Canada: Tarion Reform – What it means for Ontario Builders

Introduction

The long awaited Final Report of former associate Chief Justice J. Douglas Cunningham's independent review of the Tarion Warranty Program has been released to much enthusiasm as well as some quiet concern. Justice Cunningham was appointed by the Provincial Government in 2015 to conduct an independent review of the Tarion Warranty Program ("Tarion"), which administers the Ontario New Home Warranties Plan. The Final Report is the first step in the Government's response to the growing public scrutiny of Tarion and calls for reform of both the Plan and the Ontario New Home Warranties Plan Act (the "Act") under which it operates.

The Act gives Tarion the exclusive responsibility of enforcing the warranties provided by new homebuilders, along with regulating those same builders. Measures to reform Tarion have been called for by almost all players in the industry, including homeowners and builders, save and except for Tarion itself, which has grown comfortable with the relative monopoly it now holds. The chief concern is Tarion's overlapping role in administering the warranty program, regulating builders and vendors, creating the rules regarding warranty protections and adjudicating disputes regarding those rules.

In total, Justice Cunningham has made 37 recommendations to the Government that propose significant changes in how builders and developers will be regulated in the province of Ontario and how new home warranties will continue to be administered and enforced going forward.

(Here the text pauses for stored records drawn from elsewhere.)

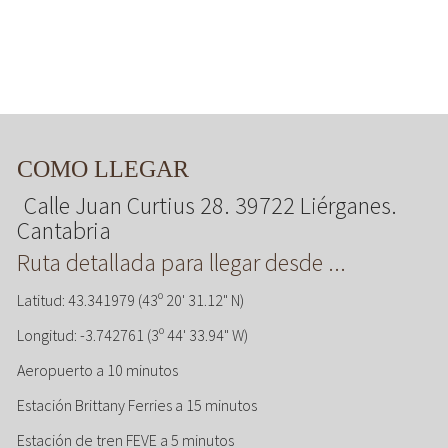
COMO LLEGAR
Calle Juan Curtius 28. 39722 Liérganes.
Cantabria
Ruta detallada para llegar desde ...
Latitud: 43.341979 (43º 20' 31.12" N)
Longitud: -3.742761 (3º 44' 33.94" W)
Aeropuerto a 10 minutos
Estación Brittany Ferries a 15 minutos
Estación de tren FEVE a 5 minutos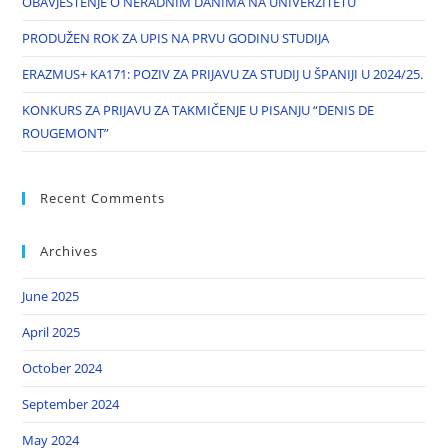
OBAVJEŠTENJE O NERADNIM DANIMA NA UNIVERZITETU
PRODUŽEN ROK ZA UPIS NA PRVU GODINU STUDIJA
ERAZMUS+ KA171: POZIV ZA PRIJAVU ZA STUDIJ U ŠPANIJI U 2024/25.
KONKURS ZA PRIJAVU ZA TAKMIČENJE U PISANJU “DENIS DE
ROUGEMONT”
Recent Comments
Archives
June 2025
April 2025
October 2024
September 2024
May 2024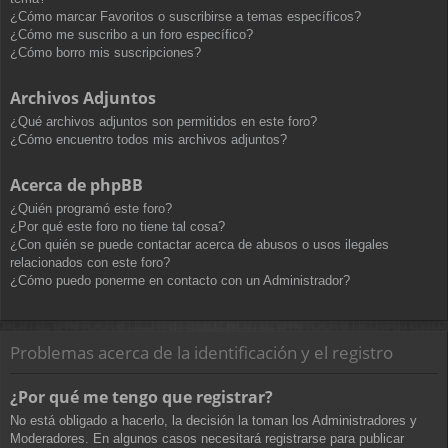
¿Cómo marcar Favoritos o suscribirse a temas específicos?
¿Cómo me suscribo a un foro específico?
¿Cómo borro mis suscripciones?
Archivos Adjuntos
¿Qué archivos adjuntos son permitidos en este foro?
¿Cómo encuentro todos mis archivos adjuntos?
Acerca de phpBB
¿Quién programó este foro?
¿Por qué este foro no tiene tal cosa?
¿Con quién se puede contactar acerca de abusos o usos ilegales
relacionados con este foro?
¿Cómo puedo ponerme en contacto con un Administrador?
Problemas acerca de la identificación y el registro
¿Por qué me tengo que registrar?
No está obligado a hacerlo, la decisión la toman los Administradores y
Moderadores. En algunos casos necesitará registrarse para publicar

The most significant recommendation, and one that the Government has already indicated it will include in new legislation it intends to introduce in the fall, is the creation of an entirely new regulatory body for homebuilders in the Province of Ontario. Further, the Report includes a new model for warranty coverage, changes to the minimum warranty protections, changes to the regulation of builders and vendors, updates to the adjudication of unresolved warranty disputes and increased oversight of warranty standards and coverage.

While the Report proposes many positive and well needed reforms, the spirit of the proposals are focused almost exclusively on homeowners. Any legislation introduced by the government will be sold as strengthening consumer protection measures for owners of newly built homes, unfortunately, at the expense of many hard working and well intentioned builders.

Builders should understand that many aspects of registration or renewal of registration will change, possibly as early as January 1, 2018 and that the requisite requirements may become more difficult for builders to satisfy, while simultaneously, the criteria for determining breaches of warranty will be lowered and it will become easier for homeowners to make claims and have their claims processed. Below is a brief highlight of the more significant proposals contained in the Report.

Recommendations

1. A Proposed New Model of Warranty Coverage

Tarion acts as the sole warranty administrator for new homes, and while the warranty itself is provided by the builder/vendor and not Tarion, Tarion administers the warranty program and enforces the warranty. Tarion does this through the collection of enrolment fees on new homes, by responding to claims where necessary and stepping in to resolve disputes where a homeowner and builder cannot do so themselves.

The Report acknowledges the unusual nature of this arrangement, noting that in most other jurisdictions across Canada, warranty protection is provided by multiple providers and through a competitive model, similar to that of an insurance product. Tarion however is not subject to any of the same oversight that would ordinarily apply to an insurance company delivering a similar service.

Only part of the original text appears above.